## Your objective
Go to the line containing "Describe the element at coordinates (18, 2446)" in the records below and print it and every following line exactly, on through the line containing "has height=2576, width=207.", then stop.

## Data
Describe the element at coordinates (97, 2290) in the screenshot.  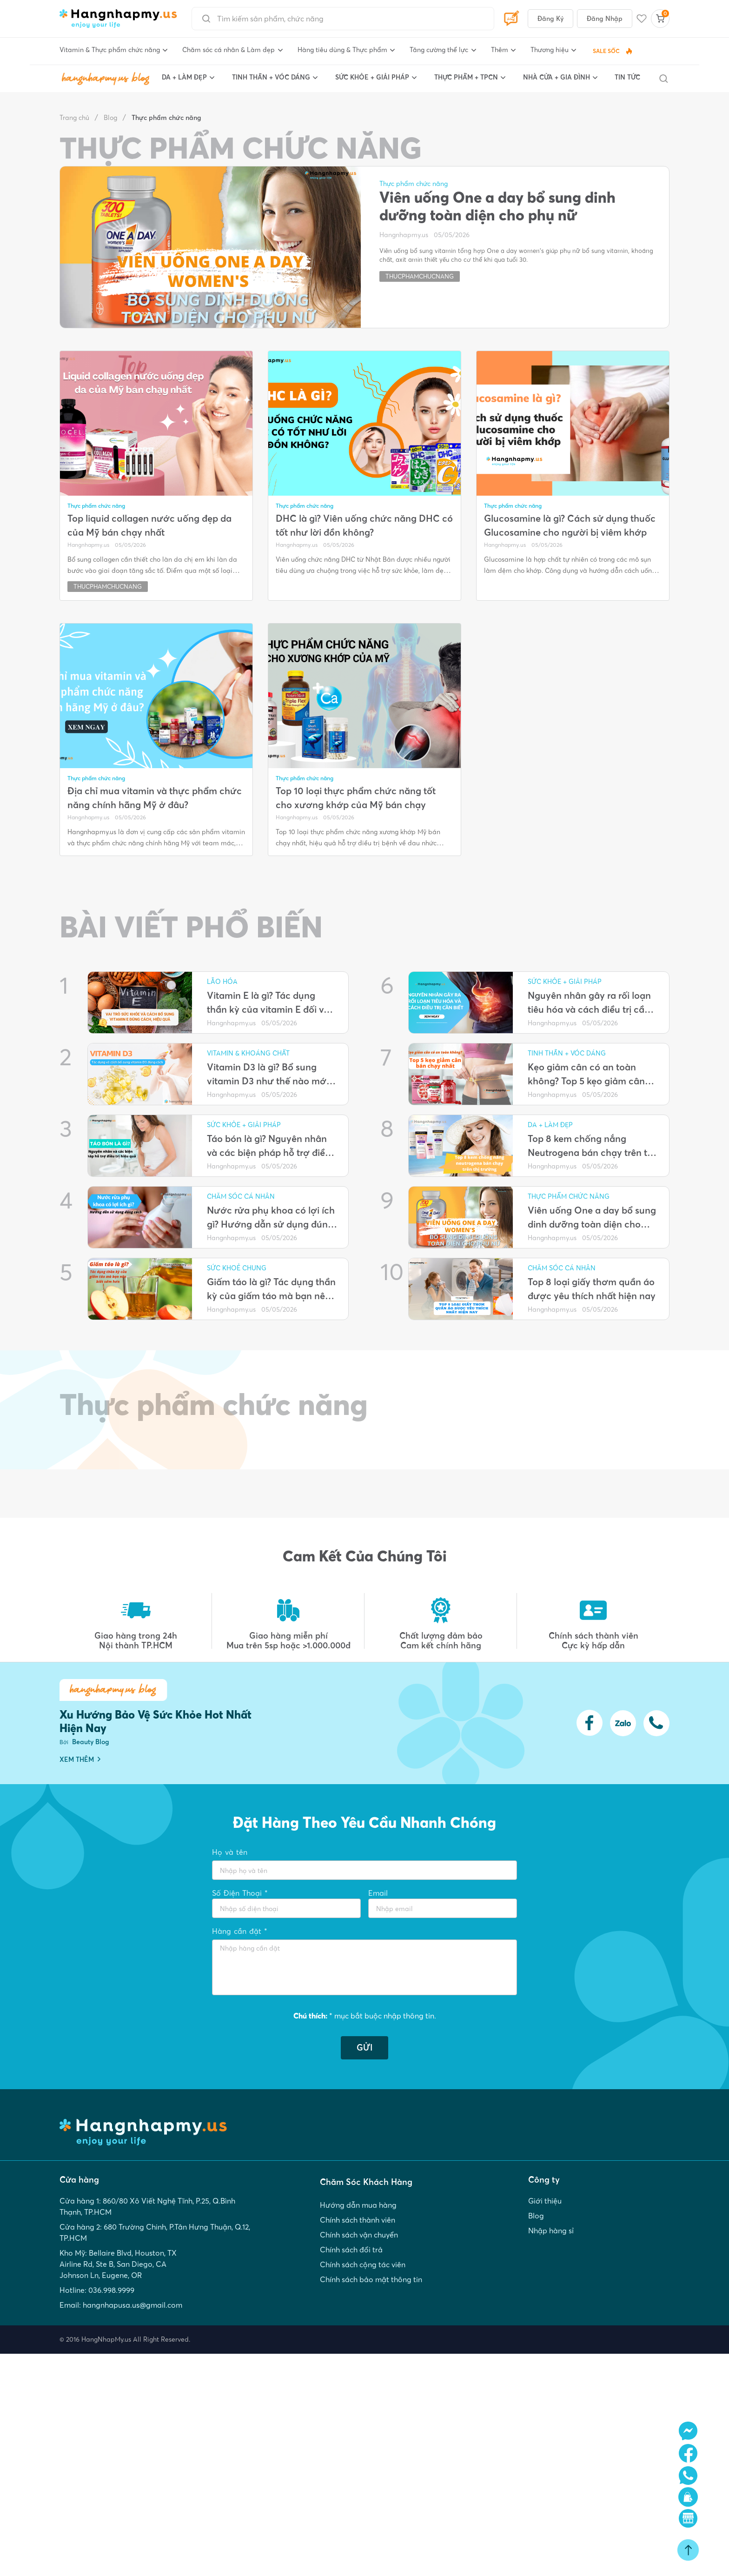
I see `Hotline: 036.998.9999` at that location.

==

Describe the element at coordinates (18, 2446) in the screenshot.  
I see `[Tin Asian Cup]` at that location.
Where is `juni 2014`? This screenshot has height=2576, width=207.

...

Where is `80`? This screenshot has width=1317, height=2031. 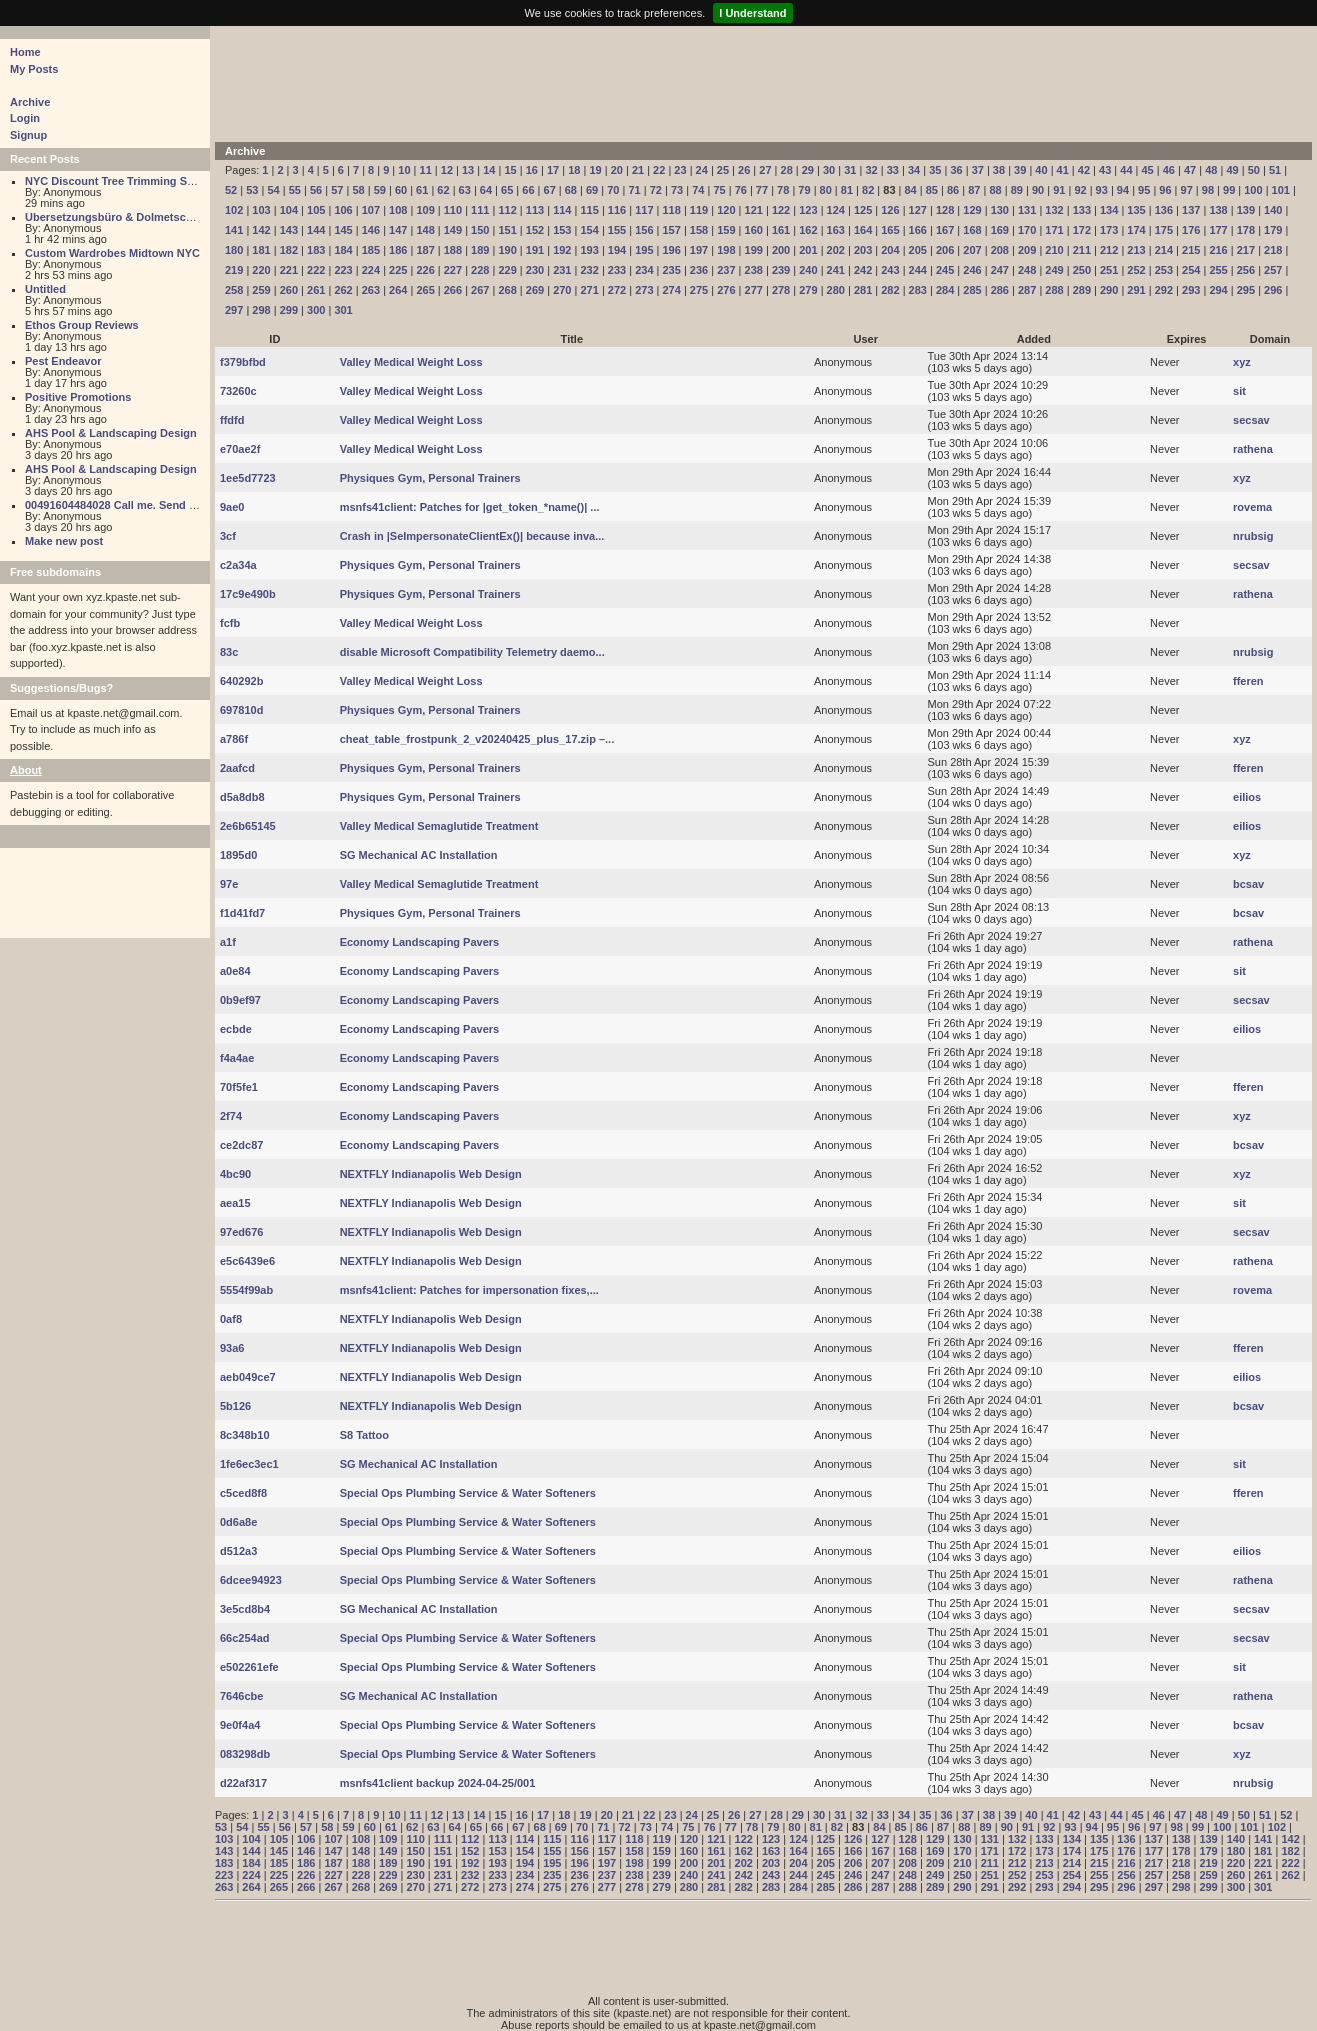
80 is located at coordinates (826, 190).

## Solution below
Describe the element at coordinates (18, 2446) in the screenshot.  
I see `[Tin Asian Cup]` at that location.
Where is `juni 2014`? This screenshot has height=2576, width=207.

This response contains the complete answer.